> Instructions to follow: Reproduce exactly only the lines from the line that holds "πρωταθλήτρια!" to the line that holds "2 meses ago", inclusive, in the listing below, and please leave out every picture.

> Provided entries:
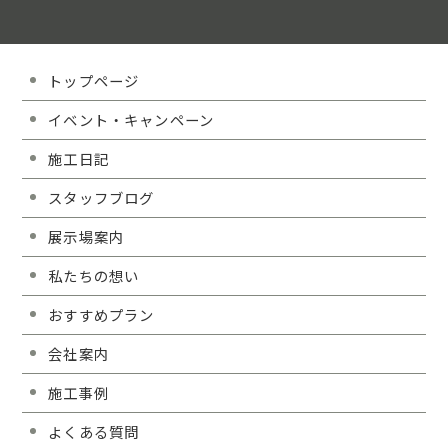
トップページ
イベント・キャンペーン
施工日記
スタッフブログ
展示場案内
私たちの想い
おすすめプラン
会社案内
施工事例
よくある質問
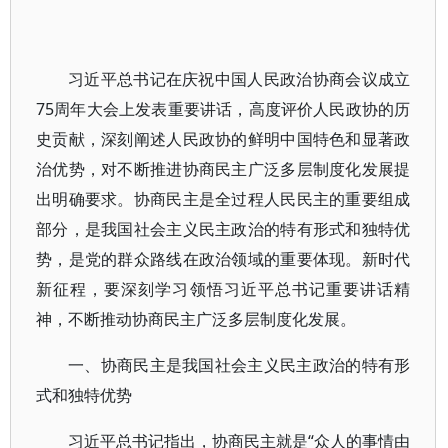
习近平总书记在庆祝中国人民政治协商会议成立
75周年大会上发表重要讲话，高度评价人民政协的历
史贡献，深刻阐述人民政协的鲜明中国特色和显著政
治优势，对不断推进协商民主广泛多层制度化发展提
出明确要求。协商民主是全过程人民民主的重要组成
部分，是我国社会主义民主政治的特有形式和独特优
势，是党的群众路线在政治领域的重要体现。新时代
新征程，要深刻学习领悟习近平总书记重要讲话精
神，不断推动协商民主广泛多层制度化发展。
一、协商民主是我国社会主义民主政治的特有形
式和独特优势
习近平总书记指出，协商民主就是“众人的事情由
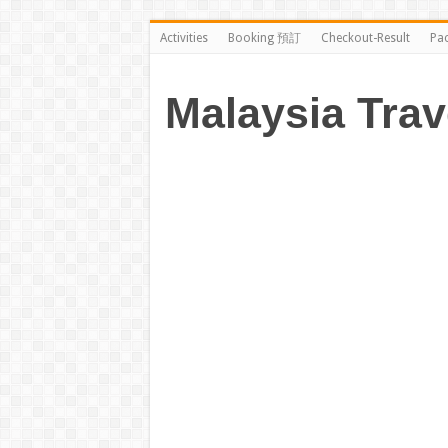
Activities
Booking 預訂
Checkout-Result
Pa
Malaysia Trav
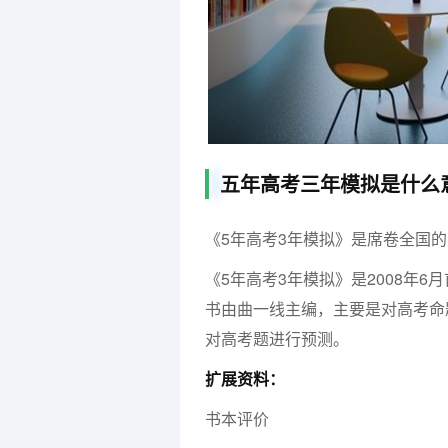
五年高考三年模拟是什么
《5年高考3年模拟》是席卷全国
《5年高考3年模拟》是2008年
书由曲一线主编，主要是对高考命
对高考题进行预测。
扩展资料：
书本评价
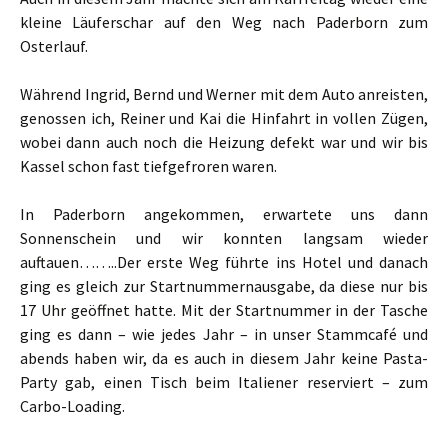
kleine Läuferschar auf den Weg nach Paderborn zum
Osterlauf.
Während Ingrid, Bernd und Werner mit dem Auto anreisten,
genossen ich, Reiner und Kai die Hinfahrt in vollen Zügen,
wobei dann auch noch die Heizung defekt war und wir bis
Kassel schon fast tiefgefroren waren.
In Paderborn angekommen, erwartete uns dann
Sonnenschein und wir konnten langsam wieder
auftauen……..Der erste Weg führte ins Hotel und danach
ging es gleich zur Startnummernausgabe, da diese nur bis
17 Uhr geöffnet hatte. Mit der Startnummer in der Tasche
ging es dann – wie jedes Jahr – in unser Stammcafé und
abends haben wir, da es auch in diesem Jahr keine Pasta-
Party gab, einen Tisch beim Italiener reserviert – zum
Carbo-Loading.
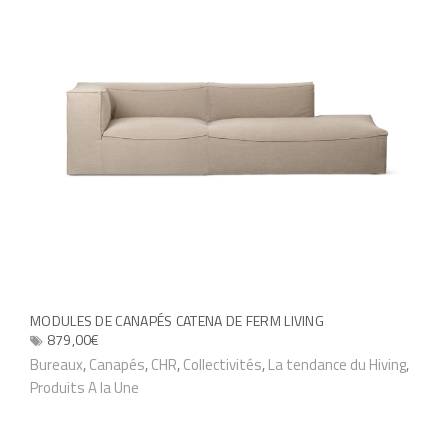
MODULES DE CANAPÉS CATENA DE FERM LIVING
879,00
€
C
Bureaux
,
Canapés
,
CHR
,
Collectivités
,
La tendance du Hiving
,
Produits A la Une
e
p
r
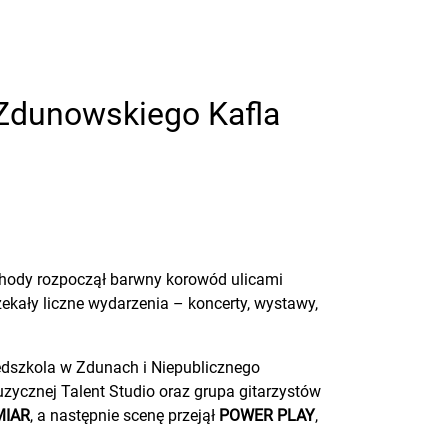
 Zdunowskiego Kafla
bchody rozpoczął barwny korowód ulicami
kały liczne wydarzenia – koncerty, wystawy,
zedszkola w Zdunach i Niepublicznego
zycznej Talent Studio oraz grupa gitarzystów
IAR
, a następnie scenę przejął
POWER PLAY
,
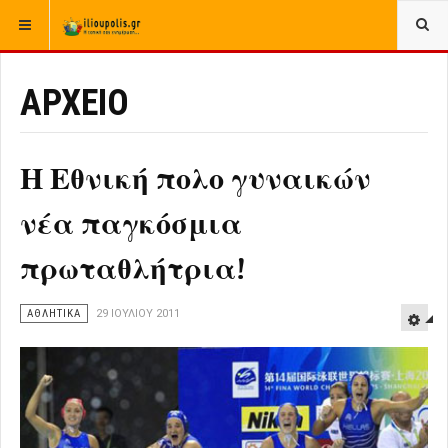
ΒΡΊΣΚΕΣΤΕ ΕΔΏ:
ΑΡΧΙΚΉ
ΑΡΧΕΙΟ
ΕΛΛΑΔΑ
ΑΘΛΗΤΙΚΑ
ΑΡΧΕΙΟ
Η Εθνική πολο γυναικών
νέα παγκόσμια
πρωταθλήτρια!
ΑΘΛΗΤΙΚΑ
29 ΙΟΥΛΊΟΥ 2011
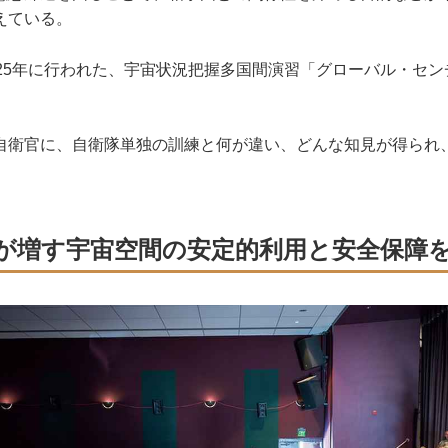
えている。
25年に行われた、宇宙状況把握多国間演習「グローバル・センチ
衛官に、自衛隊単独の訓練と何が違い、どんな知見が得られ
。
が増す宇宙空間の安定的利用と安全保障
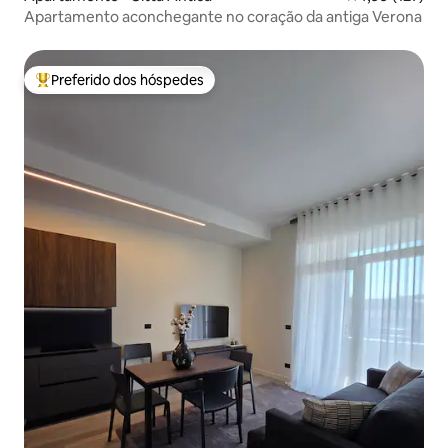
Apartamento aconchegante no coração da antiga Verona
Preferido dos hóspedes
Entre os melhores preferidos dos hóspedes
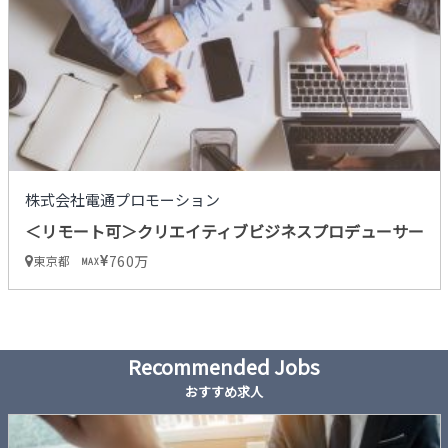
株式会社電通プロモーション
＜リモート可＞クリエイティブビジネスプロデューサー
760万
東京都
MAX
Recommended Jobs
おすすめ求人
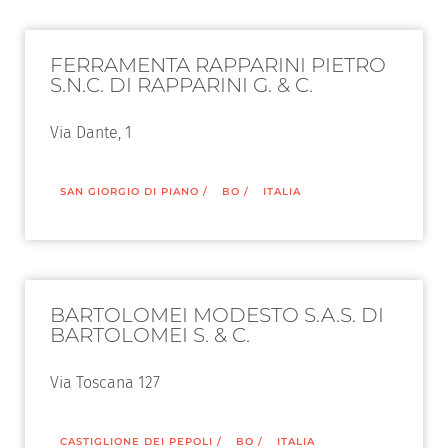
FERRAMENTA RAPPARINI PIETRO
S.N.C. DI RAPPARINI G. & C.
Via Dante, 1
SAN GIORGIO DI PIANO
/
BO
/
ITALIA
BARTOLOMEI MODESTO S.A.S. DI
BARTOLOMEI S. & C.
Via Toscana 127
CASTIGLIONE DEI PEPOLI
/
BO
/
ITALIA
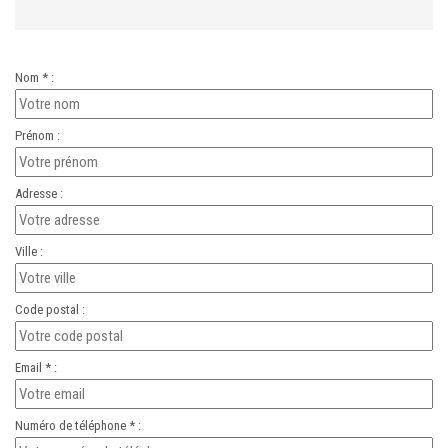
Nom * :
Prénom :
Adresse :
Ville :
Code postal :
Email * :
Numéro de téléphone * :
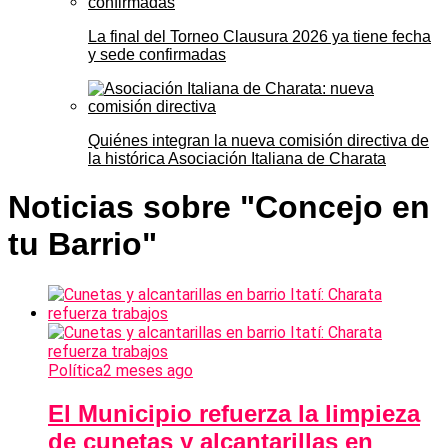
La final del Torneo Clausura 2026 ya tiene fecha
y sede confirmadas
Quiénes integran la nueva comisión directiva de
la histórica Asociación Italiana de Charata
Noticias sobre "Concejo en
tu Barrio"
Política
2 meses ago
El Municipio refuerza la limpieza
de cunetas y alcantarillas en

> Answer to this task:
πρωταθλήτρια!
ΑΘΛΗΤΙΚΑ
29 ΙΟΥΛΊΟΥ 2011
えている。
25年に行われた、宇宙状況把握多国間演習「グローバル・センチ
衛官に、自衛隊単独の訓練と何が違い、どんな知見が得られ
。
が増す宇宙空間の安定的利用と安全保障
Apartamento aconchegante no coração da antiga Verona
Preferido dos hóspedes
Entre os melhores preferidos dos hóspedes
株式会社電通プロモーション
＜リモート可＞クリエイティブビジネスプロデューサー
760万
東京都
MAX
Recommended Jobs
おすすめ求人
FERRAMENTA RAPPARINI PIETRO
S.N.C. DI RAPPARINI G. & C.
Via Dante, 1
SAN GIORGIO DI PIANO
/
BO
/
ITALIA
BARTOLOMEI MODESTO S.A.S. DI
BARTOLOMEI S. & C.
Via Toscana 127
CASTIGLIONE DEI PEPOLI
/
BO
/
ITALIA
Nom * :
Prénom :
Adresse :
Ville :
Code postal :
Email * :
Numéro de téléphone * :
La final del Torneo Clausura 2026 ya tiene fecha
y sede confirmadas
Quiénes integran la nueva comisión directiva de
la histórica Asociación Italiana de Charata
Noticias sobre "Concejo en
tu Barrio"
Política
2 meses ago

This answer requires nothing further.